Fit Atomic Coordinates to PCS data

This example shows how to calculate the region in space (also referred to as localisation space) which is likely for atomic coordinates from PCS measurements. The example uses multiple \({\Delta\chi}\)-tensors are used from different tagging sites in the protein IMP-1 to localise a tryptophan sidechain in a loop.

The script fits the \({\Delta\chi}\)-tensors to a crystal structure of IMP-1 using backbone PCS data and then samples 20 perturbed tensors using a bootstrap fitting. The sampled tensors improve stability of the final calculation. The script then calculates the RMSD between experimental and back-calculated PCS values for nuclei in the sidechain of tryptophan at residue 28 on a grid of points. The grid, which defines the localisation space, is then viewed in PyMOL.

Downloads

  • Download the data files 5ev6AH.pdb and all IMP-1 datasets from here:

  • Download the script pcs_fit_atom.py

Script + Explanation

After importing modules from Paramagpy, the tagging sites and lanthanoid ions are specified as tuple variables. The PDB file is loaded. The atoms list contains the atoms of interest (in this case the NH and adjacent CH protons of tryptophan 28). Finally the number of bootstrap iterations are defined.

from paramagpy import protein, fit, dataparse, metal
import re

sites = 'A53C-C2', 'N172C-C2', 'S204C-C2', 'N172C-C12'
ions = 'Tm', 'Tb'
pdb_path = "../data_files/5ev6AH.pdb"
prot = protein.load_pdb(pdb_path)
atomns = 'H07', 'H08'
atoms = [prot[0]['A'][28][atomn] for atomn in atomns]
BOOTSTRAP_ITER = 20

Two dictionaries are specified to define the final colours and RMSD contour levels to be plotted in PyMOL.

# Isosurface colours
surface_colours = {
	(ions[0], atomns[0]): 'teal',
	(ions[1], atomns[0]): 'blue',
	(ions[0], atomns[1]): 'magenta',
	(ions[1], atomns[1]): 'red',
}

# RMSD contour levels
surface_contour = {
	(ions[0], atomns[0]): 0.04,
	(ions[1], atomns[0]): 0.04,
	(ions[0], atomns[1]): 0.016,
	(ions[1], atomns[1]): 0.02,
}

A PyMOL script object paramagpy.protein.PyMOLScript is created and the PDB is added to it. This object makes it easy to add density maps, PDBs and spheres to PyMOL from Paramagpy.

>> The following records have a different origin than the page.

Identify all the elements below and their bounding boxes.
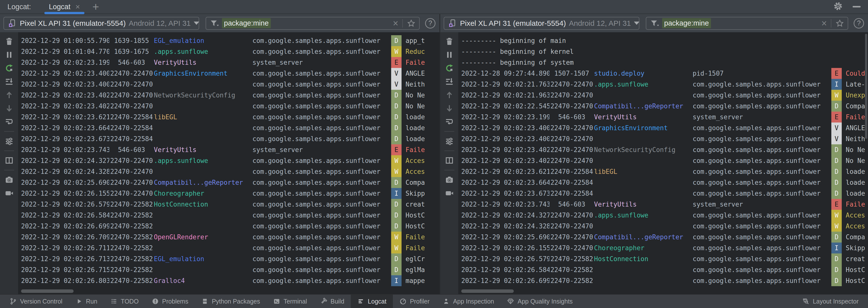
log-row[interactable]: 2022-12-29 02:02:23.62122470-22584libEGL… bbox=[18, 112, 439, 122]
log-row[interactable]: 2022-12-29 02:02:23.199546-603VerityUtil… bbox=[458, 112, 868, 122]
log-row[interactable]: 2022-12-29 01:01:04.7701639-1675.apps.su… bbox=[18, 46, 439, 57]
clear-logcat-button[interactable] bbox=[444, 36, 455, 47]
soft-wrap-button[interactable] bbox=[4, 116, 14, 127]
log-row[interactable]: 2022-12-29 02:02:26.58422470-22582com.go… bbox=[18, 210, 439, 221]
log-row[interactable]: --------- beginning of system bbox=[458, 57, 868, 68]
clear-filter-icon[interactable]: × bbox=[822, 19, 827, 28]
log-row[interactable]: --------- beginning of main bbox=[458, 35, 868, 46]
formatting-options-button[interactable] bbox=[4, 136, 14, 146]
take-screenshot-button[interactable] bbox=[4, 175, 14, 185]
previous-occurrence-button[interactable] bbox=[4, 90, 14, 100]
split-panels-button[interactable] bbox=[4, 155, 14, 166]
log-row[interactable]: --------- beginning of kernel bbox=[458, 46, 868, 57]
toolwindow-button-profiler[interactable]: Profiler bbox=[393, 295, 436, 308]
restart-logcat-button[interactable] bbox=[444, 63, 455, 74]
toolwindow-button-todo[interactable]: TODO bbox=[104, 295, 145, 308]
hide-tool-window-icon[interactable] bbox=[852, 6, 861, 7]
pause-logcat-button[interactable] bbox=[4, 50, 14, 60]
log-row[interactable]: 2022-12-29 02:02:26.71122470-22582com.go… bbox=[18, 243, 439, 253]
log-row[interactable]: 2022-12-29 02:02:23.66422470-22584com.go… bbox=[18, 122, 439, 133]
next-occurrence-button[interactable] bbox=[4, 103, 14, 114]
logcat-filter-input[interactable]: package:mine × bbox=[646, 17, 848, 30]
log-row[interactable]: 2022-12-29 02:02:22.54522470-22470Compat… bbox=[458, 101, 868, 112]
previous-occurrence-button[interactable] bbox=[444, 90, 455, 100]
log-row[interactable]: 2022-12-29 02:02:23.40222470-22470com.go… bbox=[18, 101, 439, 112]
toolwindow-button-build[interactable]: Build bbox=[313, 295, 351, 308]
tab-logcat[interactable]: Logcat × bbox=[46, 0, 83, 13]
toolwindow-button-terminal[interactable]: Terminal bbox=[267, 295, 313, 308]
log-row[interactable]: 2022-12-29 02:02:23.62122470-22584libEGL… bbox=[458, 166, 868, 177]
log-row[interactable]: 2022-12-29 02:02:23.67322470-22584com.go… bbox=[18, 133, 439, 144]
next-occurrence-button[interactable] bbox=[444, 103, 455, 114]
device-selector[interactable]: Pixel XL API 31 (emulator-5554) Android … bbox=[444, 17, 639, 30]
log-row[interactable]: 2022-12-29 01:00:55.7901639-1855EGL_emul… bbox=[18, 35, 439, 46]
toolwindow-button-app-quality-insights[interactable]: App Quality Insights bbox=[500, 295, 579, 308]
toolwindow-button-problems[interactable]: Problems bbox=[145, 295, 195, 308]
log-row[interactable]: 2022-12-29 02:02:26.58422470-22582com.go… bbox=[458, 264, 868, 275]
toolwindow-button-python-packages[interactable]: Python Packages bbox=[195, 295, 267, 308]
take-screenshot-button[interactable] bbox=[444, 175, 455, 185]
record-screen-button[interactable] bbox=[444, 188, 455, 198]
log-row[interactable]: 2022-12-29 02:02:26.15522470-22470Choreo… bbox=[458, 243, 868, 253]
log-row[interactable]: 2022-12-29 02:02:23.40222470-22470Networ… bbox=[18, 90, 439, 101]
log-row[interactable]: 2022-12-29 02:02:23.66422470-22584com.go… bbox=[458, 177, 868, 188]
log-row[interactable]: 2022-12-29 02:02:23.40222470-22470com.go… bbox=[458, 155, 868, 166]
log-row[interactable]: 2022-12-29 02:02:25.69022470-22470Compat… bbox=[18, 177, 439, 188]
log-row[interactable]: 2022-12-29 02:02:23.40022470-22470com.go… bbox=[18, 79, 439, 90]
log-row[interactable]: 2022-12-29 02:02:23.40222470-22470Networ… bbox=[458, 144, 868, 155]
log-row[interactable]: 2022-12-29 02:02:26.71322470-22582EGL_em… bbox=[18, 253, 439, 264]
pause-logcat-button[interactable] bbox=[444, 50, 455, 60]
filter-query-text[interactable]: package:mine bbox=[662, 18, 711, 28]
toolwindow-button-logcat[interactable]: Logcat bbox=[351, 295, 393, 308]
log-row[interactable]: 2022-12-29 02:02:24.32822470-22470com.go… bbox=[18, 166, 439, 177]
clear-logcat-button[interactable] bbox=[4, 36, 14, 47]
log-row[interactable]: 2022-12-28 09:27:44.8901507-1507studio.d… bbox=[458, 68, 868, 79]
horizontal-scrollbar-thumb[interactable] bbox=[21, 289, 73, 293]
toolwindow-button-app-inspection[interactable]: App Inspection bbox=[436, 295, 500, 308]
log-row[interactable]: 2022-12-29 02:02:23.40022470-22470Graphi… bbox=[458, 122, 868, 133]
soft-wrap-button[interactable] bbox=[444, 116, 455, 127]
clear-filter-icon[interactable]: × bbox=[393, 19, 398, 28]
log-row[interactable]: 2022-12-29 02:02:21.96322470-22470com.go… bbox=[458, 90, 868, 101]
log-row[interactable]: 2022-12-29 02:02:23.743546-603VerityUtil… bbox=[18, 144, 439, 155]
log-row[interactable]: 2022-12-29 02:02:23.199546-603VerityUtil… bbox=[18, 57, 439, 68]
record-screen-button[interactable] bbox=[4, 188, 14, 198]
formatting-options-button[interactable] bbox=[444, 136, 455, 146]
log-row[interactable]: 2022-12-29 02:02:24.32822470-22470com.go… bbox=[458, 221, 868, 232]
help-icon[interactable]: ? bbox=[425, 18, 435, 29]
log-row[interactable]: 2022-12-29 02:02:26.69922470-22582com.go… bbox=[18, 221, 439, 232]
log-row[interactable]: 2022-12-29 02:02:26.57922470-22582HostCo… bbox=[18, 199, 439, 210]
log-row[interactable]: 2022-12-29 02:02:26.71522470-22582com.go… bbox=[18, 264, 439, 275]
filter-query-text[interactable]: package:mine bbox=[222, 18, 271, 28]
toolwindow-button-run[interactable]: Run bbox=[69, 295, 104, 308]
add-tab-button[interactable]: + bbox=[92, 2, 99, 11]
settings-gear-icon[interactable] bbox=[833, 1, 843, 12]
help-icon[interactable]: ? bbox=[854, 18, 864, 29]
logcat-filter-input[interactable]: package:mine × bbox=[206, 17, 420, 30]
log-row[interactable]: 2022-12-29 02:02:26.15522470-22470Choreo… bbox=[18, 188, 439, 199]
tab-close-icon[interactable]: × bbox=[75, 3, 80, 11]
device-selector[interactable]: Pixel XL API 31 (emulator-5554) Android … bbox=[3, 17, 199, 30]
log-row[interactable]: 2022-12-29 02:02:26.80322470-22582Grallo… bbox=[18, 275, 439, 286]
vertical-scrollbar-thumb[interactable] bbox=[865, 34, 867, 139]
log-row[interactable]: 2022-12-29 02:02:21.76322470-22470.apps.… bbox=[458, 79, 868, 90]
horizontal-scrollbar-thumb[interactable] bbox=[461, 289, 514, 293]
log-row[interactable]: 2022-12-29 02:02:25.69022470-22470Compat… bbox=[458, 232, 868, 243]
log-view[interactable]: --------- beginning of main--------- beg… bbox=[458, 32, 868, 294]
favorite-star-icon[interactable] bbox=[407, 19, 416, 28]
toolwindow-button-layout-inspector[interactable]: Layout Inspector bbox=[796, 295, 865, 308]
log-row[interactable]: 2022-12-29 02:02:26.70922470-22582OpenGL… bbox=[18, 232, 439, 243]
log-row[interactable]: 2022-12-29 02:02:24.32722470-22470.apps.… bbox=[18, 155, 439, 166]
split-panels-button[interactable] bbox=[444, 155, 455, 166]
log-row[interactable]: 2022-12-29 02:02:24.32722470-22470.apps.… bbox=[458, 210, 868, 221]
scroll-to-end-button[interactable] bbox=[444, 76, 455, 87]
scroll-to-end-button[interactable] bbox=[4, 76, 14, 87]
log-row[interactable]: 2022-12-29 02:02:23.743546-603VerityUtil… bbox=[458, 199, 868, 210]
log-view[interactable]: 2022-12-29 01:00:55.7901639-1855EGL_emul… bbox=[18, 32, 439, 294]
log-row[interactable]: 2022-12-29 02:02:26.69922470-22582com.go… bbox=[458, 275, 868, 286]
log-row[interactable]: 2022-12-29 02:02:23.67322470-22584com.go… bbox=[458, 188, 868, 199]
log-row[interactable]: 2022-12-29 02:02:26.57922470-22582HostCo… bbox=[458, 253, 868, 264]
toolwindow-button-version-control[interactable]: Version Control bbox=[3, 295, 69, 308]
favorite-star-icon[interactable] bbox=[835, 19, 844, 28]
log-row[interactable]: 2022-12-29 02:02:23.40022470-22470com.go… bbox=[458, 133, 868, 144]
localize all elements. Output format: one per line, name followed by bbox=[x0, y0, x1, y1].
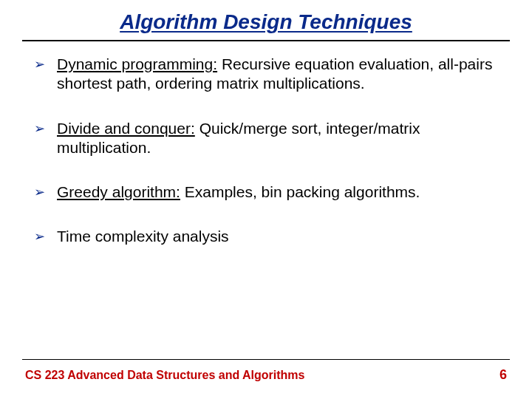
footer-row: CS 223 Advanced Data Structures and Algo… bbox=[22, 367, 510, 383]
bullet-topic: Divide and conquer: bbox=[57, 120, 195, 137]
bullet-rest: Time complexity analysis bbox=[57, 228, 229, 245]
bullet-rest: Examples, bin packing algorithms. bbox=[180, 183, 420, 200]
bullet-item: ➢ Divide and conquer: Quick/merge sort, … bbox=[34, 119, 498, 158]
bullet-arrow-icon: ➢ bbox=[34, 56, 45, 73]
bullet-topic: Greedy algorithm: bbox=[57, 183, 180, 200]
bullet-item: ➢ Time complexity analysis bbox=[34, 227, 498, 246]
bullet-item: ➢ Greedy algorithm: Examples, bin packin… bbox=[34, 183, 498, 202]
bullet-arrow-icon: ➢ bbox=[34, 120, 45, 137]
bullet-arrow-icon: ➢ bbox=[34, 228, 45, 245]
bullet-arrow-icon: ➢ bbox=[34, 184, 45, 201]
bullet-item: ➢ Dynamic programming: Recursive equatio… bbox=[34, 55, 498, 94]
bullet-text: Divide and conquer: Quick/merge sort, in… bbox=[57, 119, 498, 158]
bullet-text: Greedy algorithm: Examples, bin packing … bbox=[57, 183, 498, 202]
slide-title: Algorithm Design Techniques bbox=[0, 0, 532, 37]
page-number: 6 bbox=[499, 367, 507, 383]
content-area: ➢ Dynamic programming: Recursive equatio… bbox=[0, 41, 532, 247]
footer-divider bbox=[22, 359, 510, 360]
slide: Algorithm Design Techniques ➢ Dynamic pr… bbox=[0, 0, 532, 399]
bullet-topic: Dynamic programming: bbox=[57, 55, 217, 72]
footer: CS 223 Advanced Data Structures and Algo… bbox=[0, 359, 532, 383]
course-label: CS 223 Advanced Data Structures and Algo… bbox=[25, 369, 304, 382]
bullet-text: Dynamic programming: Recursive equation … bbox=[57, 55, 498, 94]
bullet-text: Time complexity analysis bbox=[57, 227, 498, 246]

pmlscript = protein.PyMolScript()
pmlscript.add_pdb(path=pdb_path, name='5ev6')

Next is a rather involved loop that iterates of the tagging sites, fits the \({\Delta\chi}\)-tensor using a simultaneous fit between Tm and Tb data and finally samples the tensor fits using bootstrap. The fitted tensors are bundled into the variable mdata.

mdata = []
for site in sites: # Loop over sites
	bindingSite = int(re.search("\\d+", site).group()) # Get residue number
	mStart = metal.Metal()
	mStart.position = prot[0]['A'][bindingSite]['CA'].position # Set strating position

	hnpcss = []
	# Assemble exp. PCS data for both ions
	for ion in ions:
		hnpcs_raw = dataparse.read_pcs("../data_files/IMP1_HN_{}_{}_FREE.npc".format(site, ion))
		hnpcs = prot.parse(hnpcs_raw)
		hnpcss.append(hnpcs)

	# Fit the tensor by SVD, then NLR
	mGuess, _ = fit.svd_gridsearch_fit_metal_from_pcs([mStart, mStart], hnpcss)
	mFit, _ = fit.nlr_fit_metal_from_pcs(mGuess, hnpcss)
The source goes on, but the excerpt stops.